行事・アナウンス
ICT企業リーダによるリレー講座 2011年度第2回開催
SCSK(株) 専務執行役員 油谷泉氏
2011年11月22日(火)びわこ・くさつキャンパス コラーニングハウスIにおいて,情報コミュニケーション学科主催「ICT企業リーダーによるリレー講座」の今年度2回目の講義が行われた。
今回はSCSK株式会社の専務執行役員、油谷泉氏に「クラウドが開くIT産業の未来」という題目でご講義頂いた。
まず、世界の中の日本とIT産業に関してご説明頂いた。近年までアメリカに次いでいたIT産業界が2010年に中国に抜かれていること、GDPに関しても今や一人あたりの計算では15年前の3位から大きく順位を下げて2桁順位まで落ち込んでいることなどを示され、近年のアジアの成長が注意すべきものになっているとの考えを述べられた。その上で、日本は旧来までの要素技術のみでは他国に抜かれる懸念を持たなければいけないと述べられた。
次に、技術の変遷について、メインフレームから現在のクラウドコンピューティングまでを、その分類及び典型的な利用例を上げながら説明された。IaaS、PaaS、SaaSなど、現在のトレンドになっている用語の解説を交えながら、日本のIT企業が置かれている立場からSaaSが日本企業の主戦場であり、学生がいま注目すべきサービスであると話された。現在、日本のクラウド市場は海外と比べて必ずしも大きくはなく、これから発展していくものであるとの考えを示された。
油谷氏が考える世界の企業の方向性として、氏は「オープン、クローズ」「ライフ、ワーク」の2軸の概念を挙げ、「オープンでライフ寄り」の展開をしたい大手企業がとても多くなっていると解説なされた。

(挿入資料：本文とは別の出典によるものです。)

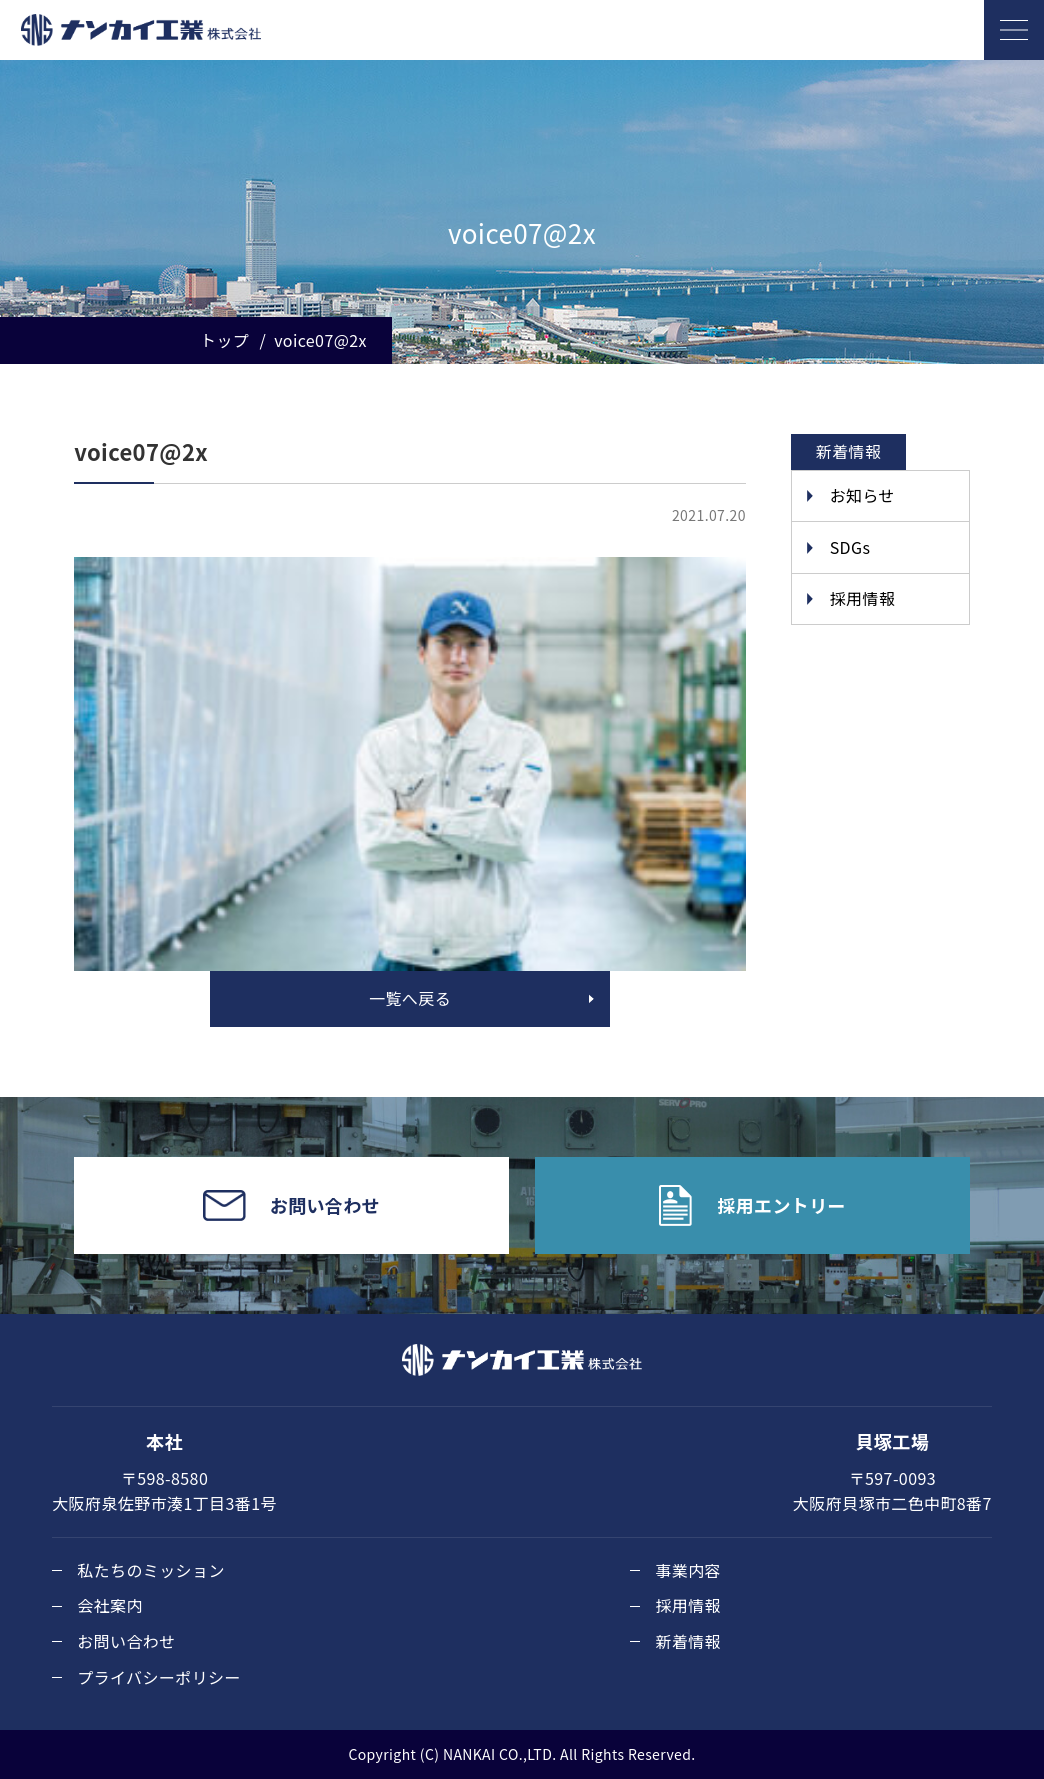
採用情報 (863, 598)
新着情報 (688, 1641)
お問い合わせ (126, 1641)
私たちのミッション (151, 1570)
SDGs (850, 547)
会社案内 (110, 1605)
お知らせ (862, 495)
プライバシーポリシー (159, 1677)
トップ (224, 340)
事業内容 (688, 1570)
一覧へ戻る (410, 998)
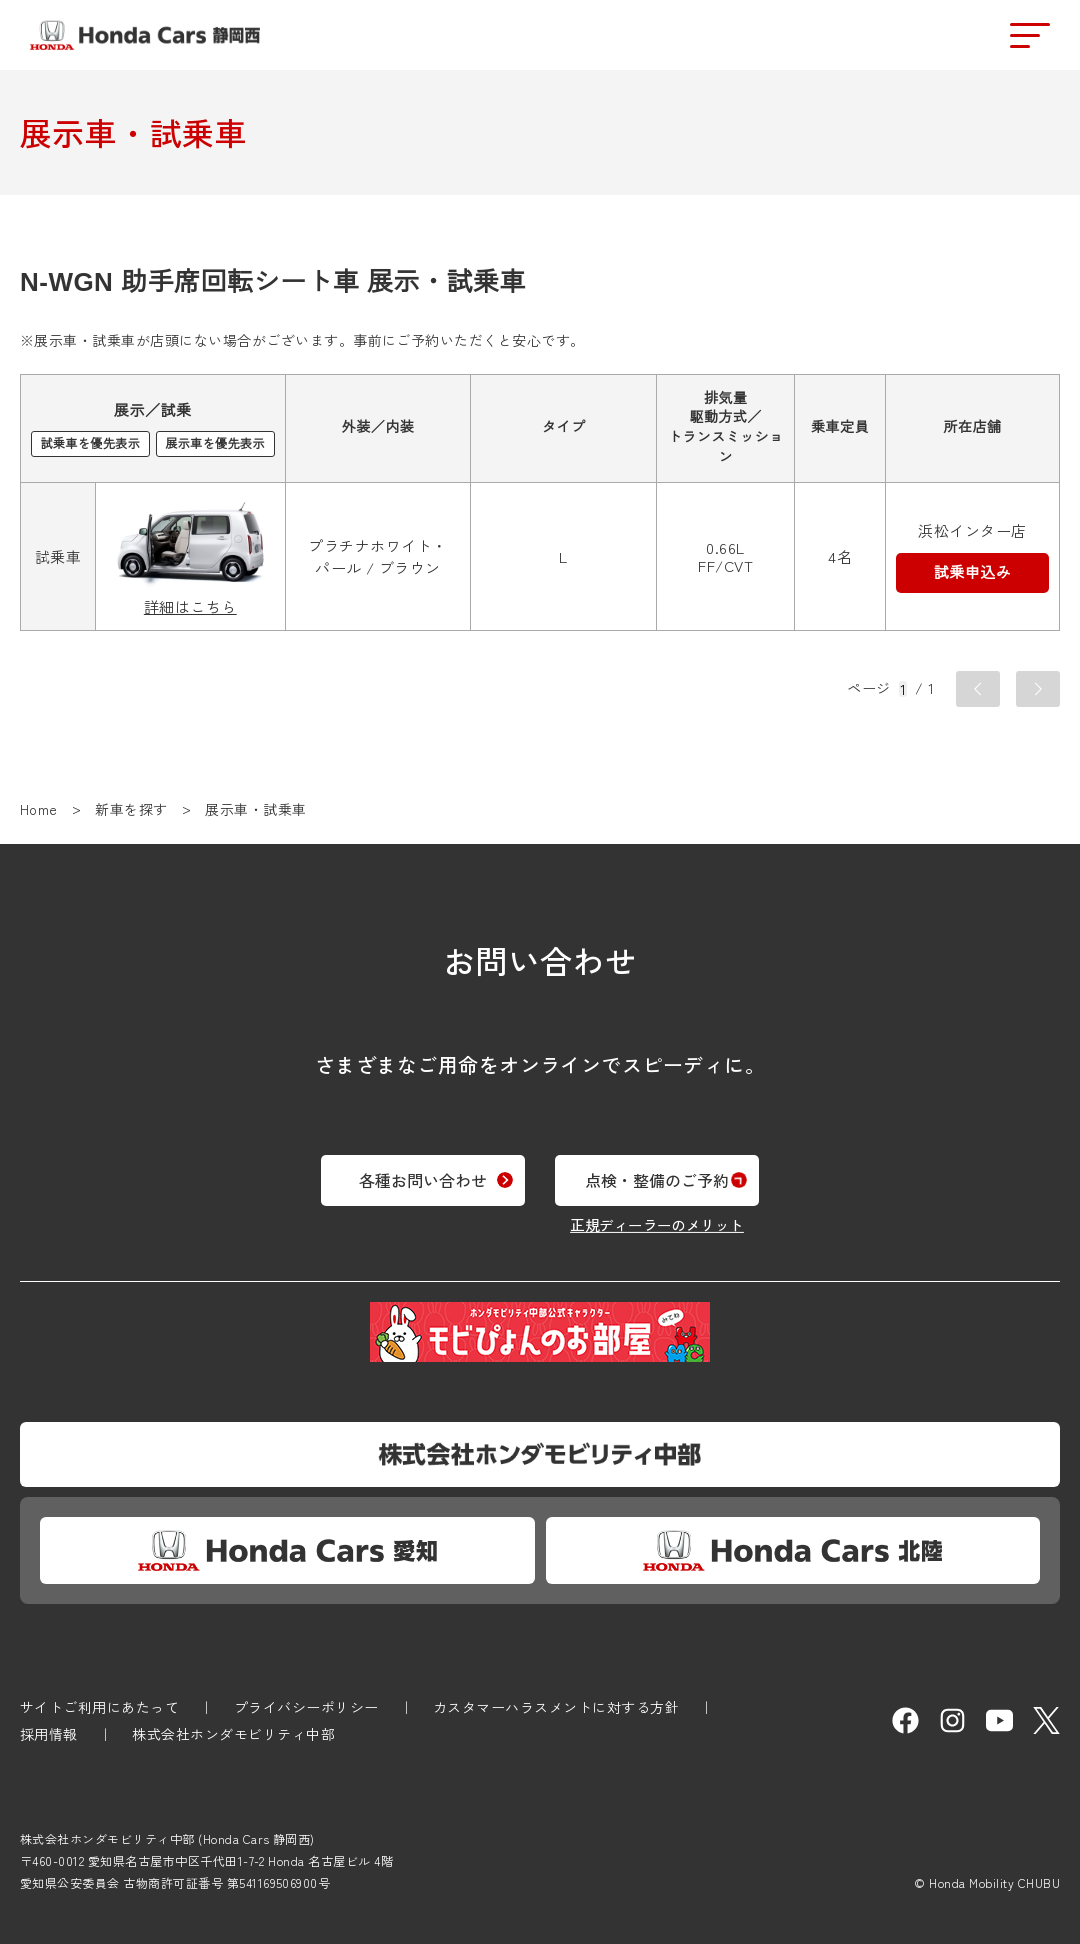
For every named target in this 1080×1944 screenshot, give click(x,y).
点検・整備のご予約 (677, 1172)
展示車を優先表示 (215, 444)
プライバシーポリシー (306, 1707)
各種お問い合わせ (403, 1172)
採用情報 (49, 1734)
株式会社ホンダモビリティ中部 (233, 1734)
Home (39, 809)
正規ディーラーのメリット (677, 1216)
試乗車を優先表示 (90, 444)
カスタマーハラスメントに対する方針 (556, 1707)
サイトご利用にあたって (99, 1707)
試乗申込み (972, 572)
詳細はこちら (190, 607)
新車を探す (131, 809)
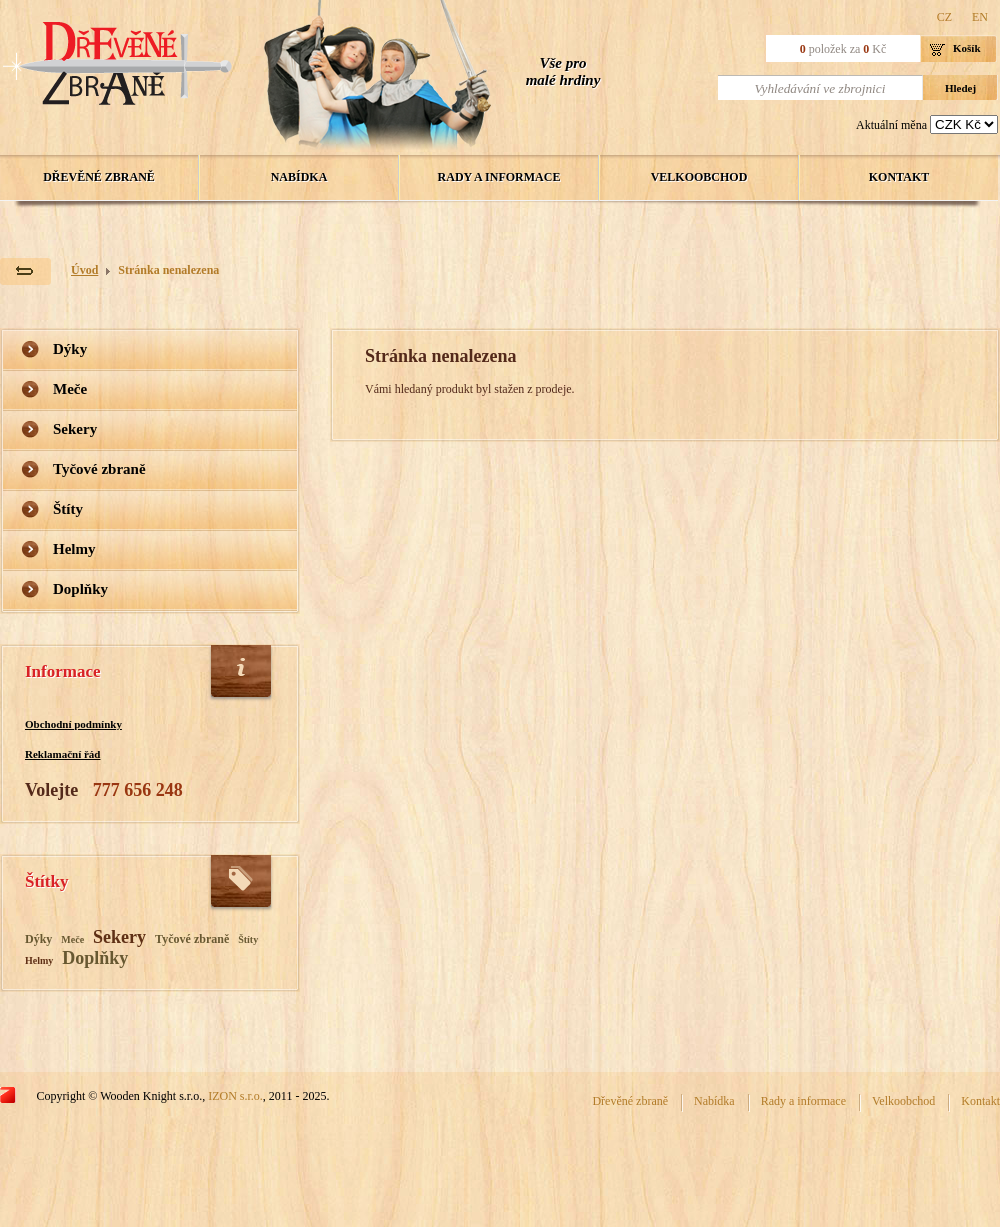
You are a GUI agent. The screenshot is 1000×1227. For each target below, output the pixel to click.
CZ (944, 17)
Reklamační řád (62, 754)
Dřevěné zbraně (99, 177)
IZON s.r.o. (235, 1096)
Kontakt (899, 177)
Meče (70, 389)
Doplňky (80, 589)
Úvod (84, 270)
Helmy (74, 549)
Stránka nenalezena (168, 270)
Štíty (68, 509)
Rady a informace (499, 177)
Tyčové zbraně (99, 469)
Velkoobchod (699, 177)
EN (980, 17)
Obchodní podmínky (73, 724)
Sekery (75, 429)
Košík (967, 48)
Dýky (70, 349)
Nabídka (299, 177)
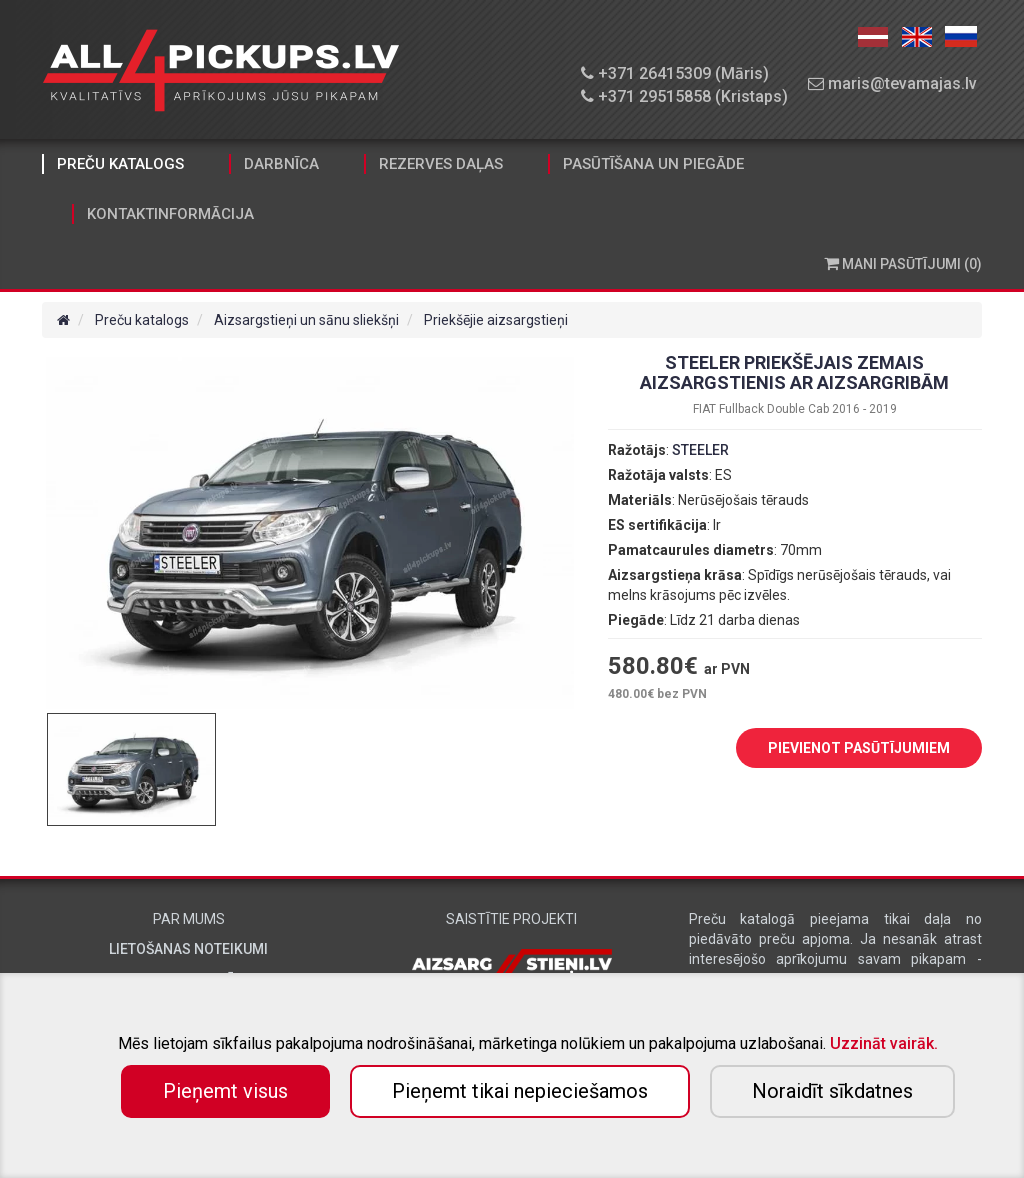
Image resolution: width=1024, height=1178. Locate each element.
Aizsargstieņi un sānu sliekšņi (306, 320)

YahooやGoogle、facebookやtwitterの成功を取り上げ、APIの積極的公開や社会基盤になりうるサービスの提案などが成功の鍵であることに言及しながらも、一方で日本企業が未だクローズ・ワーク側である受注ソフトウェアを売上の柱にしていることが日本の成長の妨げであると解説を頂いた。
最後に、油谷氏はSCSKの求める人材像を述べられ、これから就職活動をする学生に大しての激励の言葉で締められた。